Diecinueve


Dirk Bauer


Almorzamos en la terraza, viendo al mar y recibiendo su brisa. Withgrave era una de mis posesiones más preciadas. La casa me traía algunos buenos recuerdos de mi niñez. Cerca de ahí, de hecho, estaba el internado donde fui educado hasta los diecisiete. A menos de un día de camino hacia el oeste, entre las montañas y los árboles. Aquella academia supuso un hogar para mí, pero en las cortas vacaciones que se me permitía tener, solía venir aquí y disfrutar de la playa, era más agradable que regresar a casa y encontrarme con las peleas de mis padres por la promiscuidad de mi progenitor y la presencia de algunos de sus bastardos ahí. Tenía, hasta donde sabía, dos hermanos: Robert y Alicia, pero con ninguno me llevaba ni jamás pretendía tener una relación. Robert era menor a mi por tres años, y Alicia por más de cinco, sin embargo, era él quien más conflictivo se mostraba conmigo. No lo culpaba, él aspiró en algún momento convertirse en rey, si no fuera por su vergonzosa concepción con una puta de burdel, y que al pueblo ello le repugnaría. A mi propio padre le repugnaba la idea de que un hijo bastardo ocupara el trono, por ello antes de morir les entregó un par de tierras muy lejos de Crest para aplacar su hambre de poder.

Julian resultó siendo una agradable compañía, lejos de las peleas en las que siempre nos vimos envueltos, él era encantador para conversar y versado en temas que yo mismo no dominaba. Y siempre tenía un buen comentario que me hacía reír.

—Hará una buena tarde —le dije.

Estábamos paseando por los jardines, lo llevaba del brazo mientras él se deleitaba con el aroma de las flores.

—Sería delicioso ir a nadar —comentó.

—Podemos —mencioné vagamente—. En la esquina hay una playa más extensa y el agua no es tan profunda.

Sus ojos brillaron, y yo descubrí en ellos una nueva fascinación.

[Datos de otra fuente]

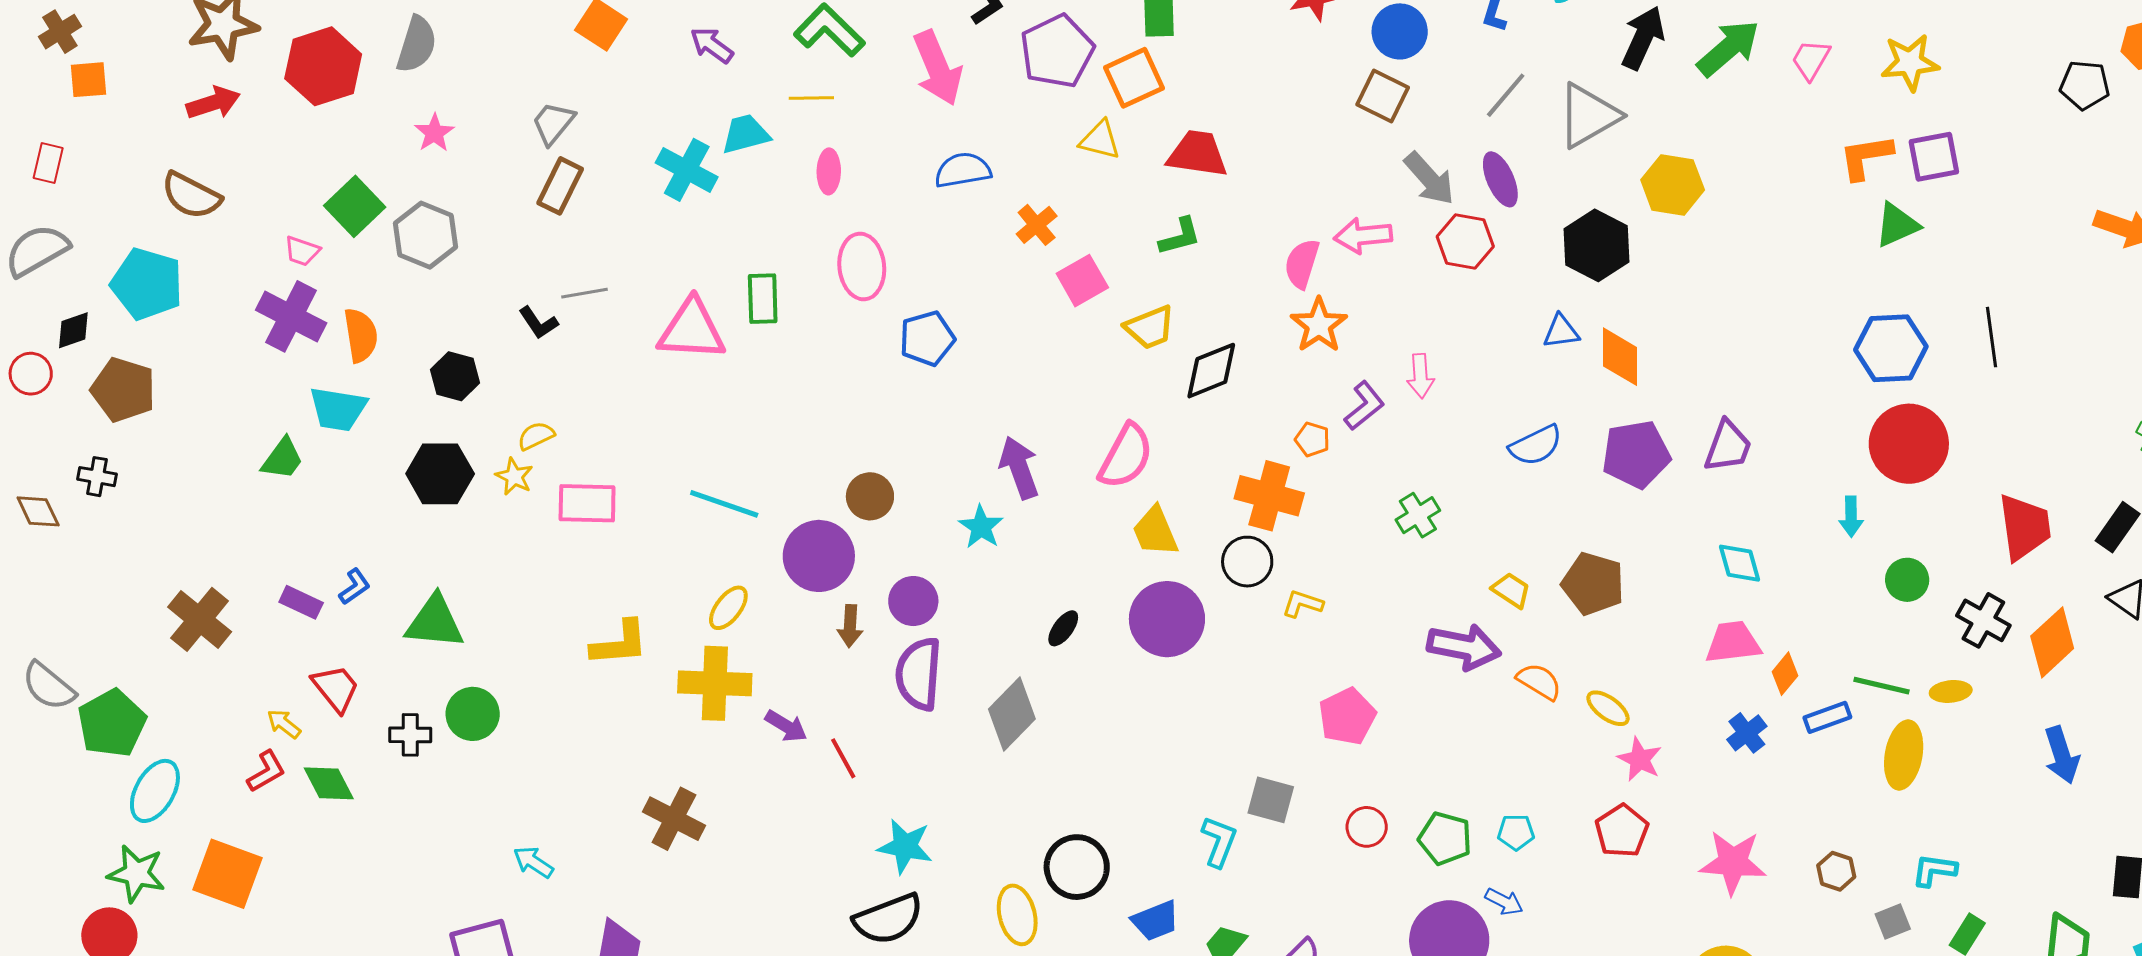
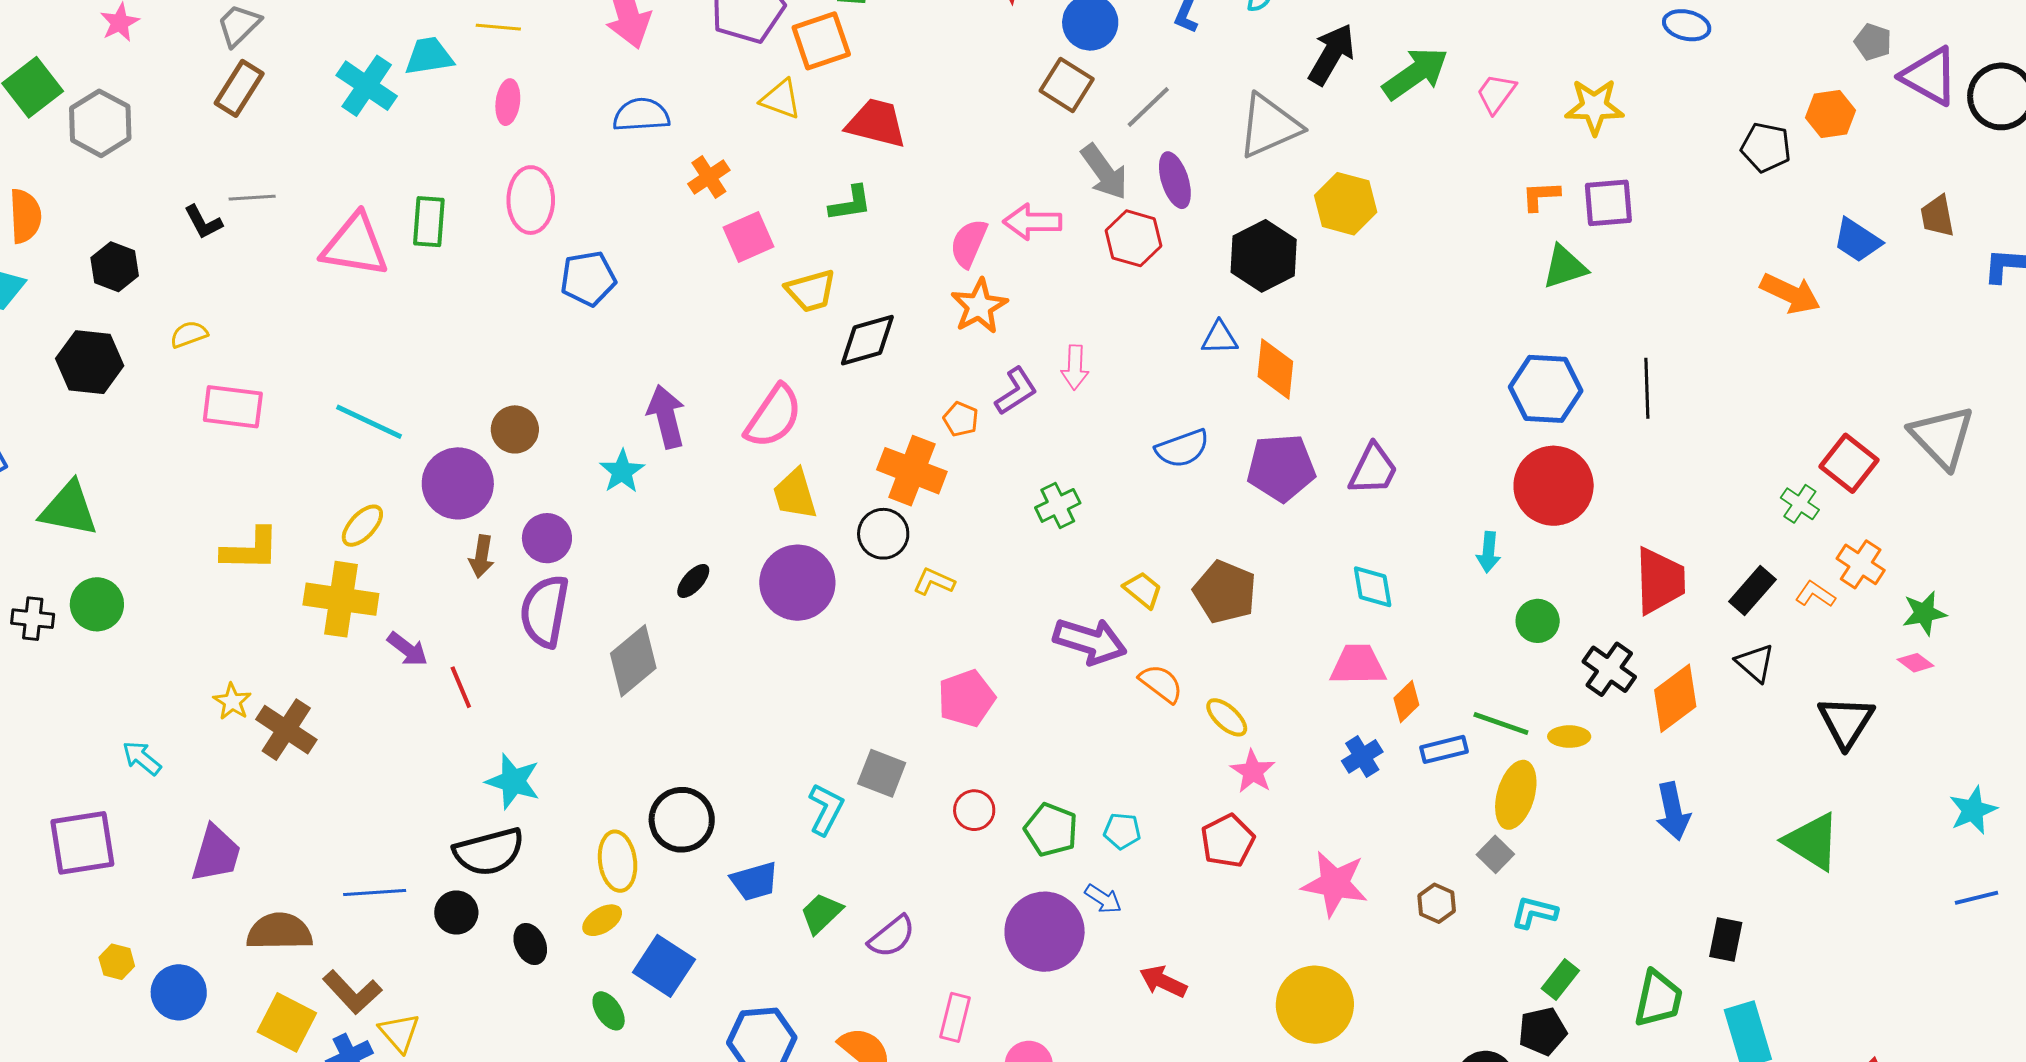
gray line: (1506, 95) -> (1148, 107), moved
orange L-shape: (1866, 157) -> (1541, 196), size x0.7
yellow star: (514, 476) -> (232, 702), moved
gray square: (1893, 921) -> (1495, 854), moved, turned -30

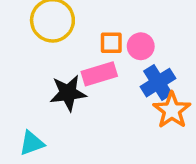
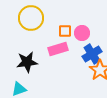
black star: (68, 93) -> (27, 62), moved

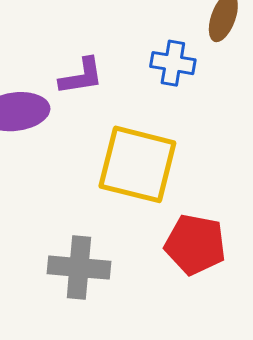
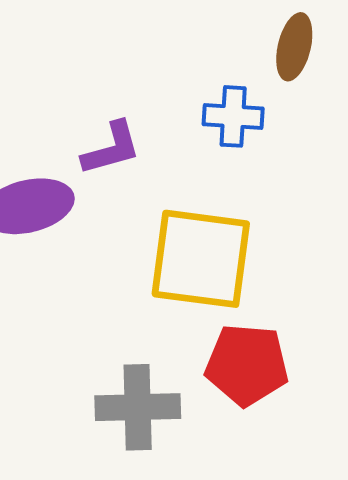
red pentagon: (195, 244) -> (247, 365), moved

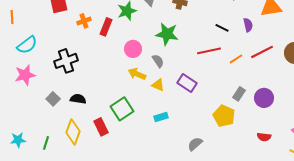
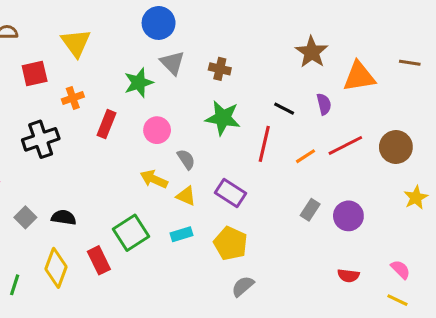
red rectangle: (106, 27) -> (106, 124), moved
green star: (167, 34) -> (223, 118), moved
pink circle: (133, 49) -> (157, 130), moved
red line: (209, 51) -> (264, 144), turned -65
black cross: (66, 61) -> (41, 139), moved
yellow pentagon: (224, 116) -> (231, 243), moved
cyan rectangle: (161, 117) -> (182, 234), moved

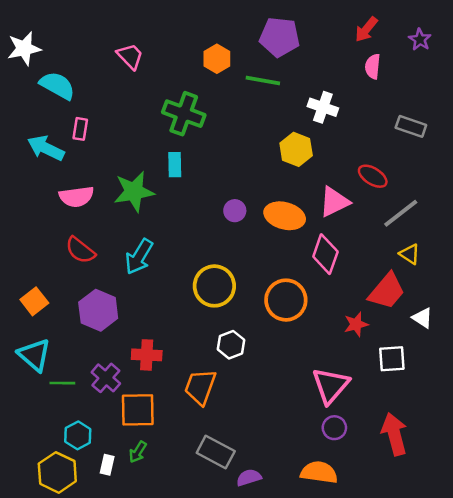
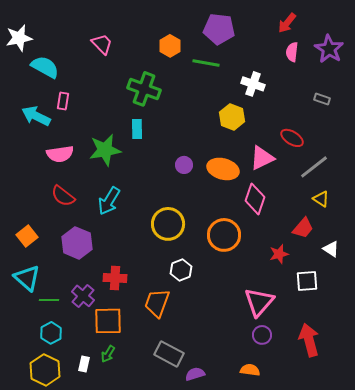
purple star: (420, 40) -> (329, 49), moved, size x1.6
gray rectangle: (411, 126) -> (322, 99), size x0.7
red trapezoid: (387, 291) -> (303, 228), size x0.7
cyan hexagon: (78, 435) -> (51, 333), moved
orange semicircle: (319, 472) -> (250, 370), size x0.7

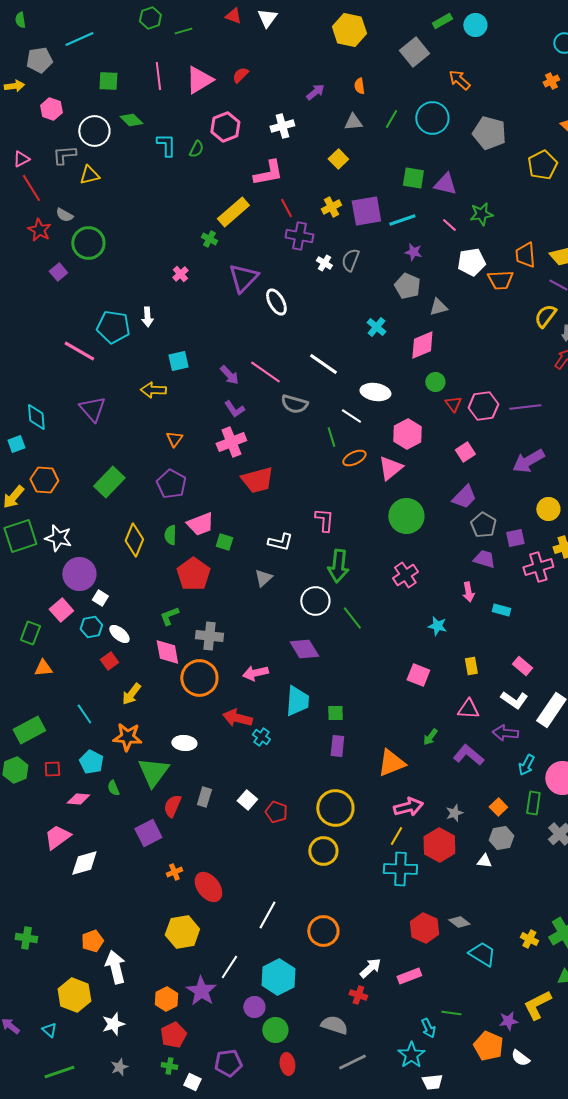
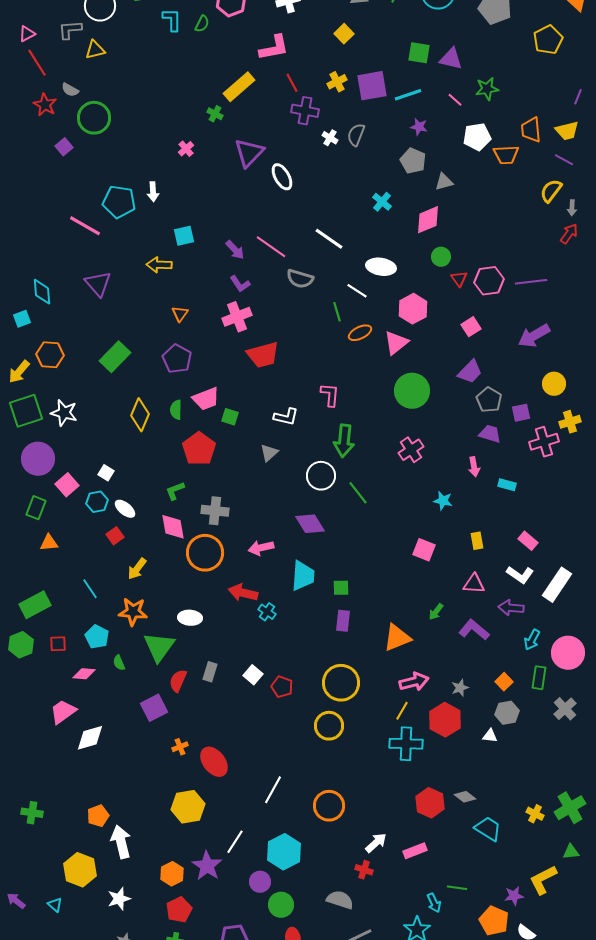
purple circle: (79, 574) -> (38, 459), moved

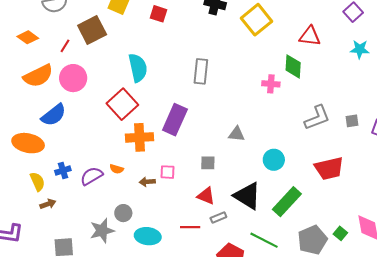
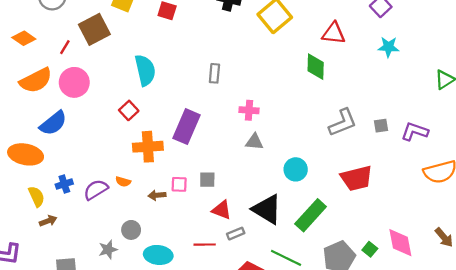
gray rectangle: (201, 71) -> (214, 73), size x0.7
pink cross: (271, 84) -> (249, 110), moved
red square: (122, 104) -> (129, 110), size x0.6
gray square: (208, 163) -> (207, 180), moved
gray star: (102, 231) -> (108, 250), size x0.7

Le pedí a un mozo que nos acompañara con parasoles y toallas. Julian no podía contener su emoción y solo porque estaba frente a los sirvientes no corrió por las escalinatas rodeadas de jarrones.

—¡Es precioso!

El agua cristalina ligeramente azulada en esa zona era atrayente. La arena era suave y con apenas unas pocas rocas cerca, pequeñas, pero más cerca del recodo había unas piedras enormes donde yo solía trepar cuando era niño.

Los sirvientes acomodaron mullidos asientos en la sombra, ubicaron parasoles y una muchacha trajo bocadillos fríos y bebidas.

—Debí traer mi traje de baño —murmuró.

Yo les hice una seña con la cabeza a los sirvientes para que se retiraran todos. Finalmente nos quedamos solos y ello nos concedió un respiro.

—Bueno, solo estaremos tú y yo y, a no ser que se aparezca algún feroz pez, nadie te verá nadar.

—Esta ropa será muy molesta para nadar —me dijo y señaló sus pantalones.

—Eso tiene una muy simple solución. Sácatelos. Báñate desnudo junto a mí.

Él me miró perplejo tras sus gafas que se deslizaban por su pequeña nariz de ratón.

—¿Acaso has perdido el juicio? Alguien podría vernos.

—Nadie vendrá y la zona está muy bien oculta.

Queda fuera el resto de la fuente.